Ok sportsfans, I want to share with you a simple, delicious, rinky-dink marinade for your barbecue.

I sort of happened across this. I found a recipe that looked interesting. I tried it and it was good, but uninspiring. It seemed to me that there was a better, and more obvious combination of ingredients that would elevate it from the so-so to the outstanding. I was right.

What we’re talking about is a marinade for chicken, and preferable thigh fillets because they are so much more juicy. You don’t have to barbecue this, but I reckon that’s when you’ll get the maximum flavour out of it. Worked for me.

Mix together some tequila, lime juice, olive oil and sugar – this is the base I started from and adapted. The original reciped called for garlic and mint. I kept the garlic, removed the mint, and added some finely chopped chilli (I included the seeds because I like it hot, but beware), and some coriander, likewise finally chopped. Don’t overdo the coriander, though it always adds great flavour. I tossed in some sliced onion as well, and seasoned it. Ok, toss your thigh fillets into the mixture and marinate, an hour at minimum.

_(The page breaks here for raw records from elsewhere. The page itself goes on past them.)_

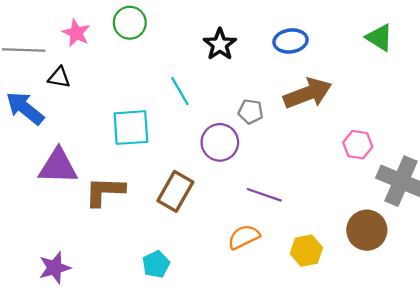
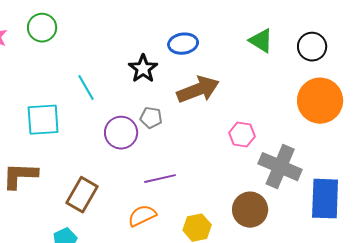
black star: (220, 44) -> (143, 69), moved
gray pentagon: (251, 112) -> (151, 118), moved
brown rectangle: (175, 191) -> (82, 195), moved
purple line: (264, 195) -> (160, 179), turned -32

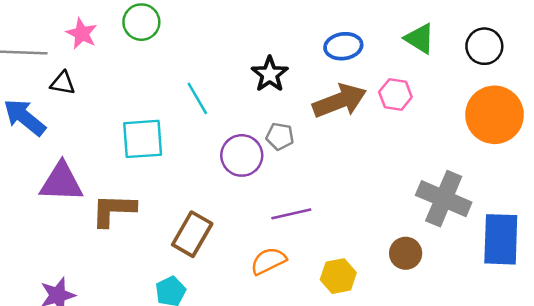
blue ellipse: (183, 44) -> (343, 46), moved
pink hexagon: (242, 135) -> (395, 94), moved
brown circle: (250, 210) -> (406, 253), size x0.7

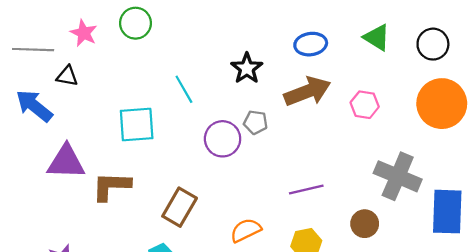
pink hexagon: (395, 94) -> (365, 105), moved
purple line: (291, 214) -> (306, 189), moved

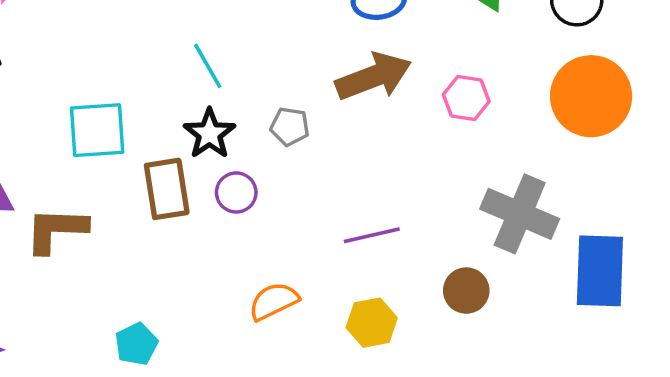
black star: (247, 68) -> (209, 134), moved
cyan line: (184, 89) -> (208, 66), moved
purple circle: (223, 139) -> (236, 192), moved, size x0.7
brown rectangle: (180, 207) -> (167, 189), moved, turned -39

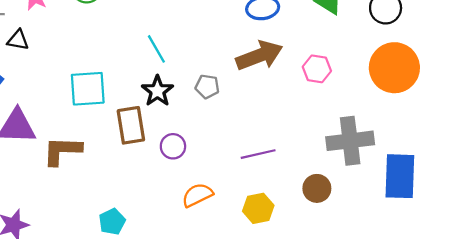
purple circle: (236, 192) -> (173, 146), moved
gray cross: (520, 214) -> (350, 141), turned -30

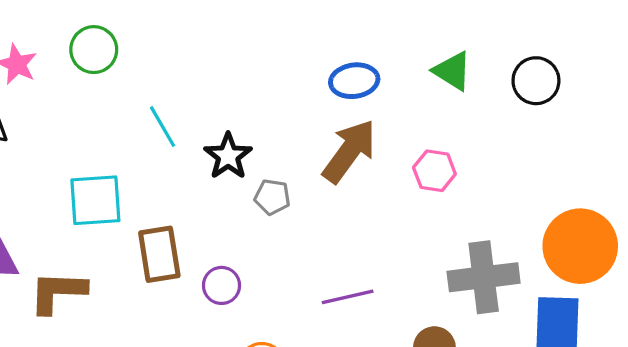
cyan line: (156, 49) -> (163, 127), moved
brown arrow: (259, 56) -> (349, 151), turned -33
orange circle: (394, 68) -> (580, 246), moved
black star: (157, 91) -> (228, 156), moved

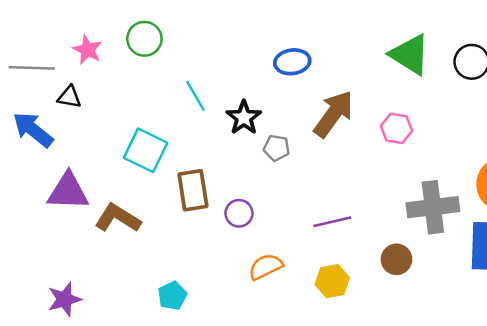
green triangle: (452, 71) -> (410, 55), size x1.4
blue ellipse: (354, 81) -> (292, 62), moved
cyan square: (95, 200) -> (146, 150), turned 30
brown L-shape: (58, 292) -> (118, 218), turned 30

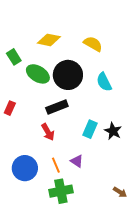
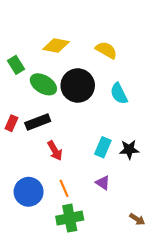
black rectangle: (57, 107) -> (38, 122), moved
black star: (113, 131) -> (129, 149), turned -30
purple triangle: (77, 161) -> (103, 183), moved

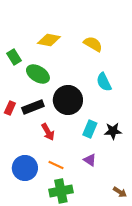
black circle: (78, 86) -> (68, 100), moved
orange line: (64, 188) -> (56, 165), turned -42

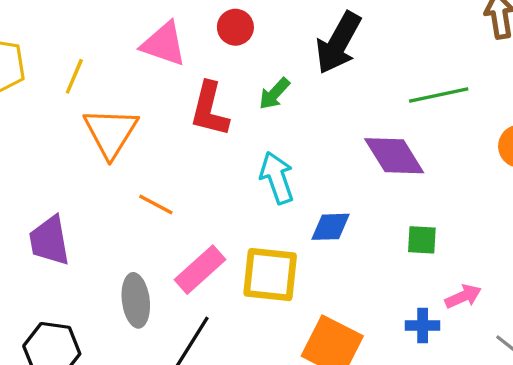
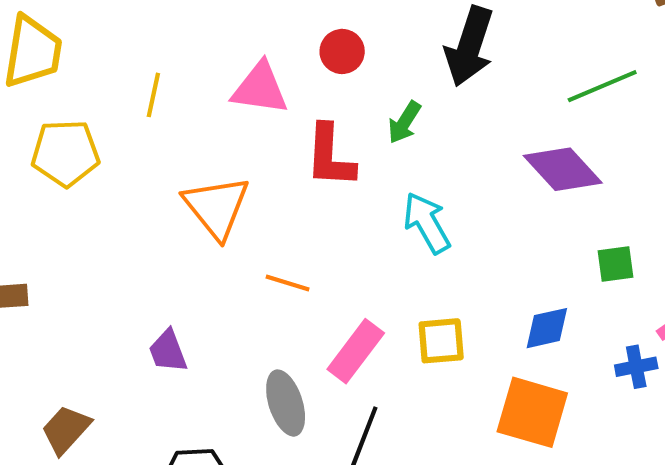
yellow line: (74, 76) -> (153, 95), moved
blue diamond: (330, 227) -> (547, 328), moved
purple trapezoid: (49, 241) -> (168, 351), size x0.7
yellow square: (270, 275) -> (441, 341), size x0.7

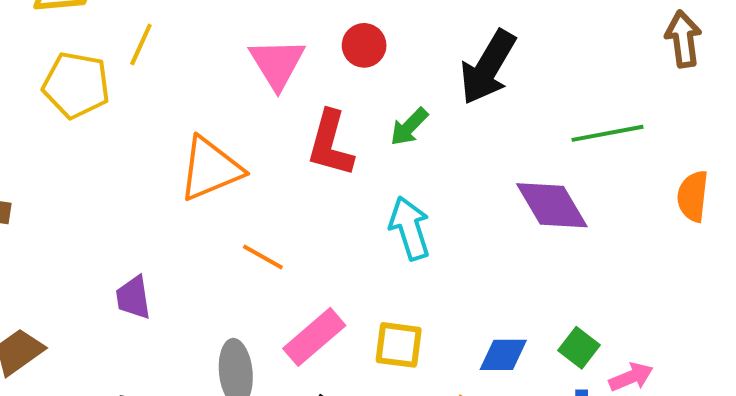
pink triangle: (260, 88) -> (277, 64), turned 38
yellow line: (153, 95) -> (141, 45), moved
orange triangle: (216, 207) -> (210, 169), turned 34
green square: (616, 264) -> (579, 348), moved, turned 33

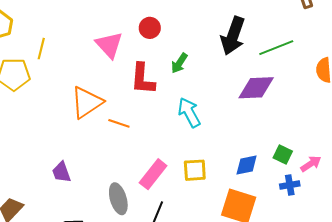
black arrow: (488, 67) -> (233, 36), moved
purple diamond: (552, 205) -> (256, 88), turned -51
orange line: (263, 257) -> (119, 123), moved

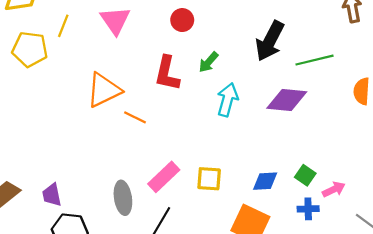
pink triangle: (109, 45) -> (115, 20), moved
cyan arrow: (189, 112) -> (227, 100), moved, turned 36
purple trapezoid: (61, 172) -> (52, 195), moved

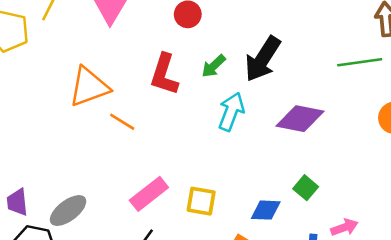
black arrow: (270, 41) -> (263, 59), moved
green line: (314, 60) -> (360, 62), moved
green square: (305, 175) -> (306, 188), moved
gray ellipse: (123, 198) -> (68, 211), moved, turned 56

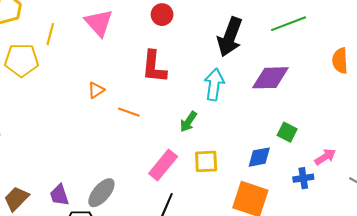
green line: (360, 62) -> (289, 24), moved
green arrow: (214, 66) -> (188, 122), moved
orange triangle: (89, 87) -> (96, 90), size x0.5

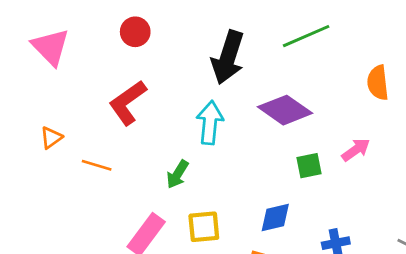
red L-shape: (154, 67) -> (128, 103), turned 52
purple diamond: (270, 78) -> (285, 110), turned 39
green square: (287, 132) -> (309, 166), moved, turned -36
pink arrow: (325, 157) -> (356, 150), moved

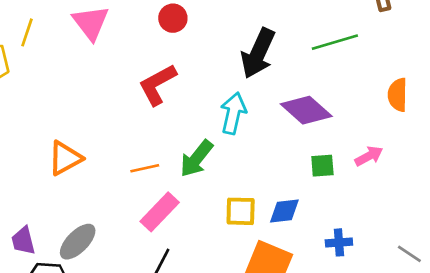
orange triangle: (51, 138) -> (65, 158), moved, size x1.6
orange line: (97, 165) -> (145, 168), moved, turned -36
green arrow: (177, 174) -> (196, 159), size x1.4
yellow square: (204, 227) -> (241, 211), moved

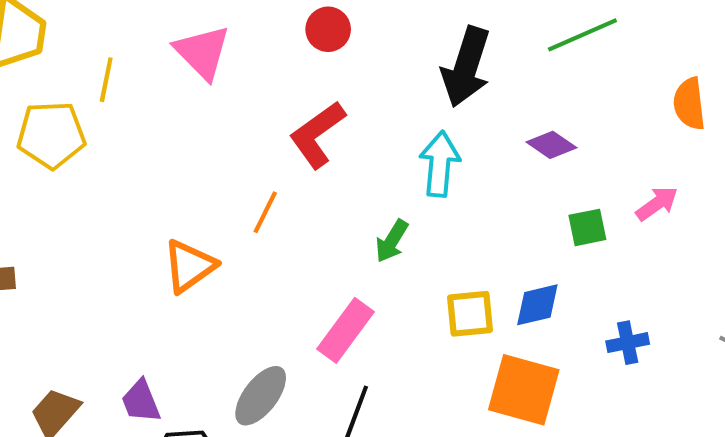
purple diamond: (306, 110) -> (551, 145), size x0.6
green arrow: (196, 159) -> (392, 241), size x0.7
orange line: (145, 168) -> (265, 212), moved, turned -44
gray ellipse: (78, 242) -> (261, 396), moved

I’m going to tell you how to cook it too. I see many people with bad barbecuing habits – why, for example, would you ever cook a steak on the hotplate when you’ve got a great grill to use? Not enough people take advantage of the hood either. It’s a waste if you don’t – you want real heat, use the hood. I’m not saying I’m an expert, but I’m a reasonable good and well practiced, and I know my way around a barbie.

Anyway, fire up the barbie and let it heat-up first – this should be standard regardless of what you’re cooking. Hood down will speed up the process. Cook your fillets on the plate at first in about 2/3’s of the marinade. It will sizzle and bubble and the sugar in the marinade will begin to caramelise on the meat. Close the lid to keep the heat up. Once the meat is sealed on either side and halfway cooked put it on the grill. Nothing beats that char grill flavour of cooking meat over a flame. Cook long enough that you get the stripes across the meat. To finish off put it back on the hot plate and tip in the rest of the marinade, which will coat the meat and finish of the caramelisation process. Because of the marinade and the innate juiciness of the thigh fillets the meat is innately juicy, and full of flavour.

You can eat them as they are, or you can do as I did. I sliced the fillets up, mixed them with some fresh coriander, the beautifully flavoured onion, and a dollop of real egg mayonnaise, and wrapped then up in a tortilla I’d freshened up on the grill. Man, was this delish!

The coriander has such a fresh flavour, but if it’s too much for you you could substitute some rocket. Likewise you could try chilli sauce, and/or pickled or fresh sliced chilli if you desire extra pungency. Use your imagination, and served like this is a kind of top-end chicken fajitas.